## Task goal
Reproduce the records starting at the line that contains "Here is an image." and running to the last line, exactly and in full.

↓↓↓

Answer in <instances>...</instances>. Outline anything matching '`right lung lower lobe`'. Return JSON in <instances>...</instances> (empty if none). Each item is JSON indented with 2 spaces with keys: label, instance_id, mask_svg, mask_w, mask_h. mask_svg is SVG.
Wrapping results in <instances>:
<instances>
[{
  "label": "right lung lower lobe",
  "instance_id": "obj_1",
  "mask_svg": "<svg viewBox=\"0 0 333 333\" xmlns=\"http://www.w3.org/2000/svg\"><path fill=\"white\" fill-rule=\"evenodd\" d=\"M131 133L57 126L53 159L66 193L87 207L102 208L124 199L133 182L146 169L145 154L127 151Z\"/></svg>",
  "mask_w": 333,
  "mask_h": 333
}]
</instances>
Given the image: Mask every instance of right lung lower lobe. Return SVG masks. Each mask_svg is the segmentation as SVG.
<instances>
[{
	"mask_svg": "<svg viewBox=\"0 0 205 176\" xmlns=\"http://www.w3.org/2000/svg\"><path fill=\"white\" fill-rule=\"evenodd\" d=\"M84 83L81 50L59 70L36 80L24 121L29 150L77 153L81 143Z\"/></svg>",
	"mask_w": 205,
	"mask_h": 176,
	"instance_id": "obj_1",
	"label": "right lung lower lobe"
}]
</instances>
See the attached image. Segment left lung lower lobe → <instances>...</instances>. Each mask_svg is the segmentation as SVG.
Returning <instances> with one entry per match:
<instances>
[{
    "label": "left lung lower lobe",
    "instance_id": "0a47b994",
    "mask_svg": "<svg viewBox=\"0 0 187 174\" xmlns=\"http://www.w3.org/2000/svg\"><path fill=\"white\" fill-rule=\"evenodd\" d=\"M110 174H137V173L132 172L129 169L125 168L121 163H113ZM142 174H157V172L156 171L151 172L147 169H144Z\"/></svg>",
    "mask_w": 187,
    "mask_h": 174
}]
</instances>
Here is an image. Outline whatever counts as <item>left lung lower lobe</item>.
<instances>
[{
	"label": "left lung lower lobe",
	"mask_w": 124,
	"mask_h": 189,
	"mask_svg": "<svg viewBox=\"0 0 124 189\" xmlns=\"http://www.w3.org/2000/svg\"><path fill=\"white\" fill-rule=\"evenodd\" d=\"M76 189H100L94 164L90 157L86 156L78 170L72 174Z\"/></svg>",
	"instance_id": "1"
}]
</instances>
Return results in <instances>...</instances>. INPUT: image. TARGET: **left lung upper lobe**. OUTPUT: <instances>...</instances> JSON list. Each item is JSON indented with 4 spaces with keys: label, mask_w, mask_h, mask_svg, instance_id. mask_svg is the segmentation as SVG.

↑↑↑

## Task answer
Here is an image. Outline whatever counts as <item>left lung lower lobe</item>.
<instances>
[{
	"label": "left lung lower lobe",
	"mask_w": 124,
	"mask_h": 189,
	"mask_svg": "<svg viewBox=\"0 0 124 189\" xmlns=\"http://www.w3.org/2000/svg\"><path fill=\"white\" fill-rule=\"evenodd\" d=\"M76 189H100L94 164L90 157L86 156L78 170L72 174Z\"/></svg>",
	"instance_id": "1"
}]
</instances>
Return results in <instances>...</instances>. INPUT: image. TARGET: **left lung upper lobe**. OUTPUT: <instances>...</instances> JSON list. Each item is JSON indented with 4 spaces with keys: label, mask_w, mask_h, mask_svg, instance_id. mask_svg is the segmentation as SVG.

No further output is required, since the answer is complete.